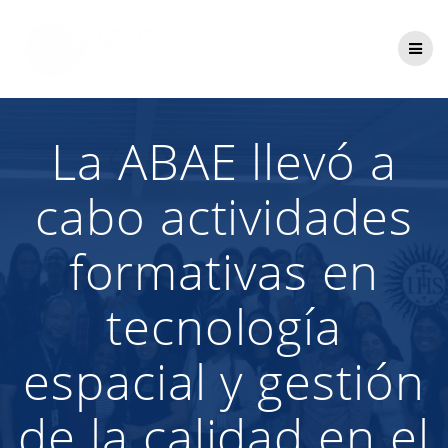
Saltar
al
contenido
La ABAE llevó a
cabo actividades
formativas en
tecnología
espacial y gestión
de la calidad en el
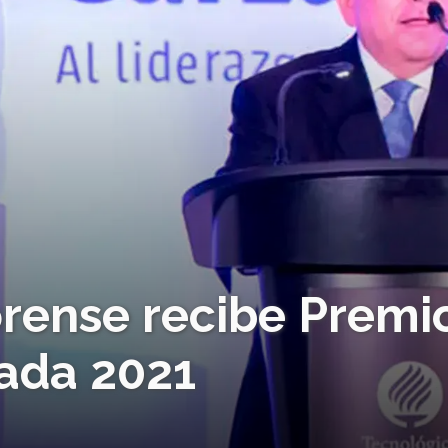
rense recibe Premi
ada 2021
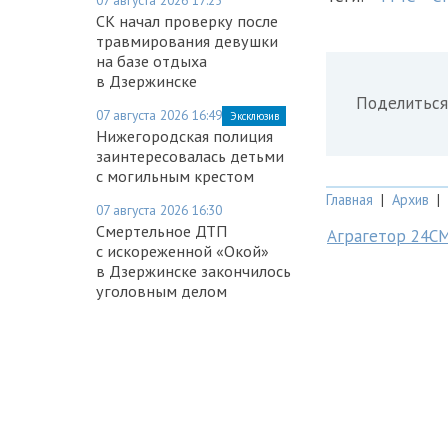
СК начал проверку после
травмирования девушки
на базе отдыха
в Дзержинске
Поделиться
07 августа 2026 16:49
Эксклюзив
Нижегородская полиция
заинтересовалась детьми
с могильным крестом
Главная
|
Архив
|
07 августа 2026 16:30
Смертельное ДТП
Аграгетор 24С
с искореженной «Окой»
в Дзержинске закончилось
уголовным делом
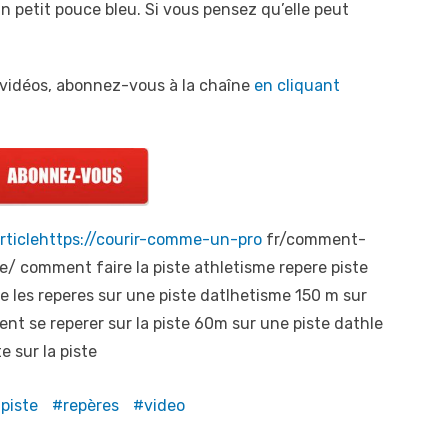
un petit pouce bleu. Si vous pensez qu’elle peut
 vidéos, abonnez-vous à la chaîne
en cliquant
rticlehttps://courir-comme-un-pro
fr/comment-
e/ comment faire la piste athletisme repere piste
e les reperes sur une piste datlhetisme 150 m sur
t se reperer sur la piste 60m sur une piste dathle
 sur la piste
piste
repères
video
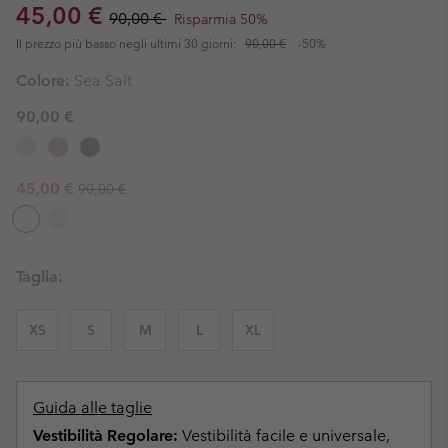
Sale price:
Regular price:
45,00 €
90,00 €
Risparmia 50%
Il prezzo più basso negli ultimi 30 giorni:
90,00 €
-50%
Colore:
Sea Salt
90,00 €
Regular price:
Sale price:
45,00 €
90,00 €
Taglia:
XS
S
M
L
XL
Guida alle taglie
Vestibilità Regolare:
Vestibilità facile e universale,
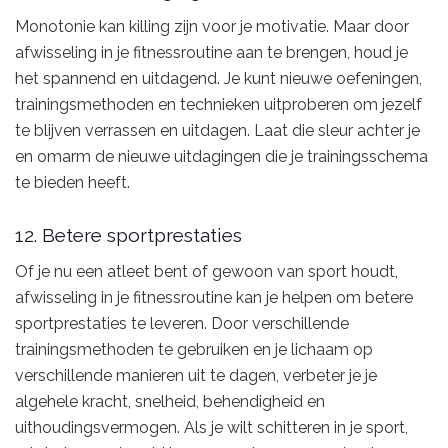
Monotonie kan killing zijn voor je motivatie. Maar door
afwisseling in je fitnessroutine aan te brengen, houd je
het spannend en uitdagend. Je kunt nieuwe oefeningen,
trainingsmethoden en technieken uitproberen om jezelf
te blijven verrassen en uitdagen. Laat die sleur achter je
en omarm de nieuwe uitdagingen die je trainingsschema
te bieden heeft.
12. Betere sportprestaties
Of je nu een atleet bent of gewoon van sport houdt,
afwisseling in je fitnessroutine kan je helpen om betere
sportprestaties te leveren. Door verschillende
trainingsmethoden te gebruiken en je lichaam op
verschillende manieren uit te dagen, verbeter je je
algehele kracht, snelheid, behendigheid en
uithoudingsvermogen. Als je wilt schitteren in je sport,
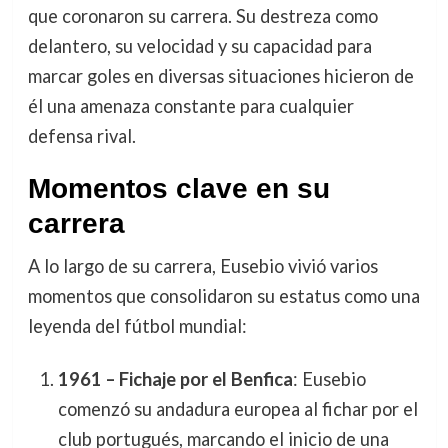
que coronaron su carrera. Su destreza como
delantero, su velocidad y su capacidad para
marcar goles en diversas situaciones hicieron de
él una amenaza constante para cualquier
defensa rival.
Momentos clave en su
carrera
A lo largo de su carrera, Eusebio vivió varios
momentos que consolidaron su estatus como una
leyenda del fútbol mundial:
1961 – Fichaje por el Benfica
: Eusebio
comenzó su andadura europea al fichar por el
club portugués, marcando el inicio de una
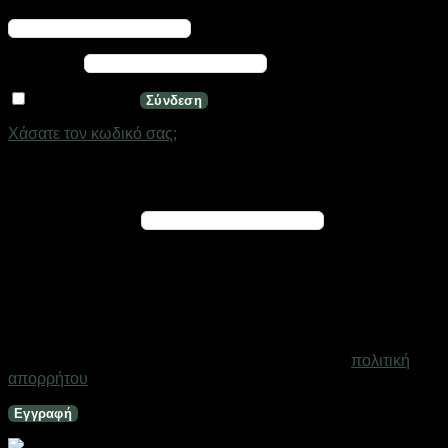
Απαιτείται
Όνομα χρήστη ή διεύθυνση email
*
Απαιτείται
Κωδικός
*
Να με θυμάσαι
Σύνδεση
Χάσατε τον κωδικό σας;
Εγγραφή
Απαιτείται
Διεύθυνση email
*
Ένας σύνδεσμος για να ορίσετε νέο κωδικό πρόσβασης θα
σταλεί στη διεύθυνση email σας
Τα προσωπικά σας δεδομένα θα χρησιμοποιηθούν για την
υποστήριξη της εμπειρίας σας σε ολόκληρο τον ιστότοπο, για
τη διαχείριση της πρόσβασης στο λογαριασμό σας και για
άλλους σκοπούς που περιγράφονται στη σελίδα
πολιτική
απορρήτου
.
Εγγραφή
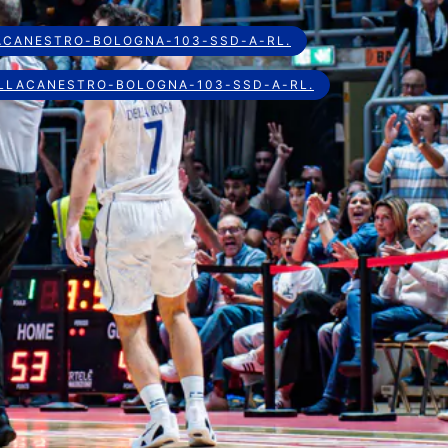
ACANESTRO-BOLOGNA-103-SSD-A-RL.
LLACANESTRO-BOLOGNA-103-SSD-A-RL.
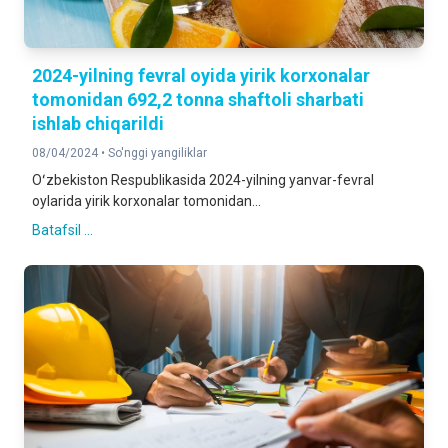
2024-yilning fevral oyida yirik korxonalar
tomonidan 692,2 tonna shaftoli sharbati
ishlab chiqarildi
08/04/2024 •
So'nggi yangiliklar
Oʻzbekiston Respublikasida 2024-yilning yanvar-fevral
oylarida yirik korxonalar tomonidan...
Batafsil ...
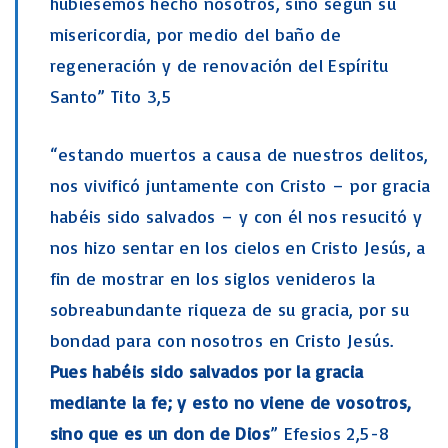
hubiésemos hecho nosotros, sino según su
misericordia, por medio del baño de
regeneración y de renovación del Espíritu
Santo” Tito 3,5
“estando muertos a causa de nuestros delitos,
nos vivificó juntamente con Cristo – por gracia
habéis sido salvados – y con él nos resucitó y
nos hizo sentar en los cielos en Cristo Jesús, a
fin de mostrar en los siglos venideros la
sobreabundante riqueza de su gracia, por su
bondad para con nosotros en Cristo Jesús.
Pues habéis sido salvados por la gracia
mediante la fe; y esto no viene de vosotros,
sino que es un don de Dios
” Efesios 2,5-8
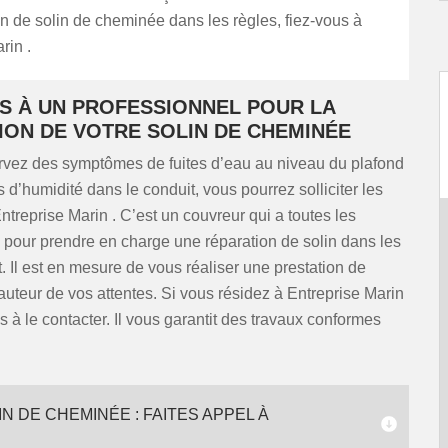
n de solin de cheminée dans les règles, fiez-vous à
rin .
US À UN PROFESSIONNEL POUR LA
ION DE VOTRE SOLIN DE CHEMINÉE
rvez des symptômes de fuites d’eau au niveau du plafond
 d’humidité dans le conduit, vous pourrez solliciter les
ntreprise Marin . C’est un couvreur qui a toutes les
s pour prendre en charge une réparation de solin dans les
rt. Il est en mesure de vous réaliser une prestation de
hauteur de vos attentes. Si vous résidez à Entreprise Marin
as à le contacter. Il vous garantit des travaux conformes
 DE CHEMINÉE : FAITES APPEL À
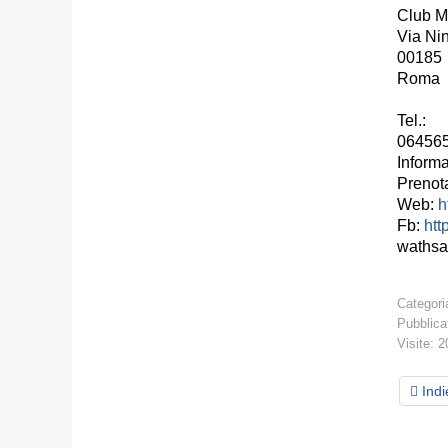
Club M
Via Ni
00185
Tel.:
Informa
Prenot
Web:
h
Fb:
htt
wathsa
Categori
Pubblica
Visite: 
Indi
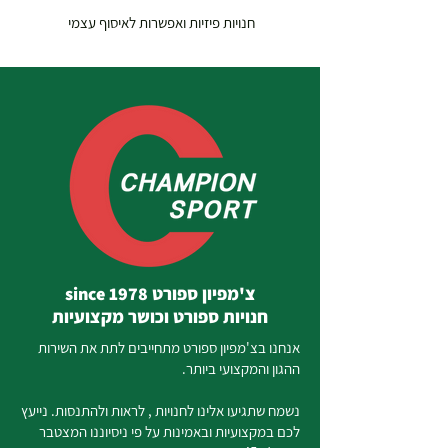
חנויות פיזיות ואפשרות לאיסוף עצמי
צ'מפיון ספורט since 1978
חנויות ספורט וכושר מקצועיות
אנחנו בצ'מפיון ספורט מתחייבים לתת את השירות
ההגון והמקצועי ביותר.
נשמח שתגיעו אלינו לחנויות , לראות ולהתנסות. נייעץ
לכם במקצועיות ובאמינות על פי ניסיוננו המצטבר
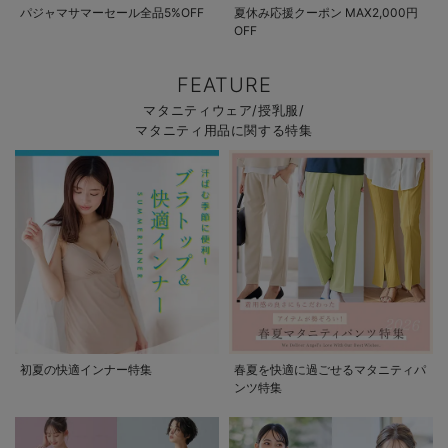
パジャマサマーセール全品5%OFF
夏休み応援クーポン MAX2,000円
OFF
FEATURE
マタニティウェア/授乳服/
マタニティ用品に関する特集
初夏の快適インナー特集
春夏を快適に過ごせるマタニティパ
ンツ特集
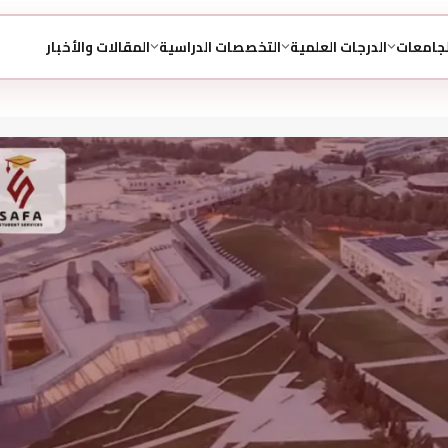
لجامعات
الدرجات العلمية
التخصصات الدراسية
المقالات والأخبار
= = =
Please copy each line of the material that has the string "fevral" somewhere in it.

2024-yilning fevral oyida yirik korxonalar
Oʻzbekiston Respublikasida 2024-yilning yanvar-fevral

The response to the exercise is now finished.